• _Activity_: The answer should consist of the full listing below, repeated exactly and free of pictures.

• _Recorded data_:

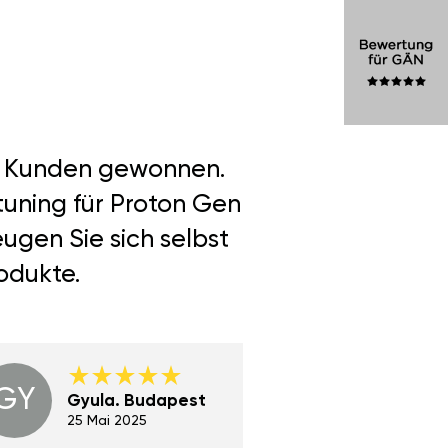
er Kunden gewonnen.
tuning für Proton Gen
ugen Sie sich selbst
odukte.
GY
GE
Gyula. Budapest
Gerha
Regen
25 Mai 2025
02 Juni 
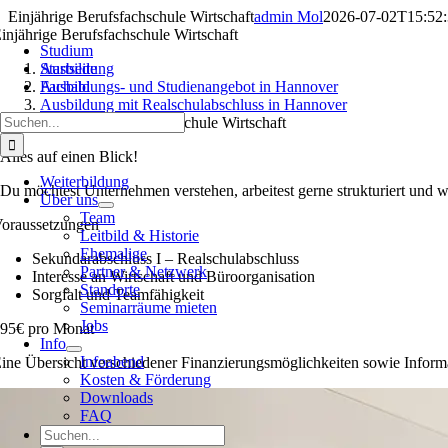
Zum
Einjährige Berufsfachschule Wirtschaft
admin Mol
2026-07-02T15:52
Inhalt
injährige Berufsfachschule Wirtschaft
Studium
springen
Ausbildung
Startseite
Fachabi
Ausbildungs- und Studienangebot in Hannover
Ausbildung mit Realschulabschluss in Hannover
Suche
Einjährige Berufsfachschule Wirtschaft
nach:
Alles auf einen Blick!
Weiterbildung
Du möchtest Unternehmen verstehen, arbeitest gerne strukturiert und wi
Über uns
Team
oraus­setzun­gen
Leitbild & Historie
Ehemalige
Sekundarabschluss I – Realschulabschluss
Partner & Netzwerk
Interesse an Wirtschaft und Büroorganisation
Standorte
Sorgfalt und Teamfähigkeit
Seminarräume mieten
Jobs
95
€ pro Monat
Info
Infoabend
ine Übersicht verschiedener Finanzierungsmöglichkeiten sowie Infor
Kosten & Förderung
Downloads
FAQ
Suche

• _Task answer_:
er Kunden gewonnen.
tuning für Proton Gen
ugen Sie sich selbst
odukte.
GY
GE
Gyula. Budapest
Gerha
Regen
25 Mai 2025
02 Juni 
Zum
Einjährige Berufsfachschule Wirtschaft
admin Mol
2026-07-02T15:52
Inhalt
injährige Berufsfachschule Wirtschaft
Studium
springen
Ausbildung
Startseite
Fachabi
Ausbildungs- und Studienangebot in Hannover
Ausbildung mit Realschulabschluss in Hannover
Suche
Einjährige Berufsfachschule Wirtschaft
nach:
Alles auf einen Blick!
Weiterbildung
Du möchtest Unternehmen verstehen, arbeitest gerne strukturiert und wi
Über uns
Team
oraus­setzun­gen
Leitbild & Historie
Ehemalige
Sekundarabschluss I – Realschulabschluss
Partner & Netzwerk
Interesse an Wirtschaft und Büroorganisation
Standorte
Sorgfalt und Teamfähigkeit
Seminarräume mieten
Jobs
95
€ pro Monat
Info
Infoabend
ine Übersicht verschiedener Finanzierungsmöglichkeiten sowie Infor
Kosten & Förderung
Downloads
FAQ
Suche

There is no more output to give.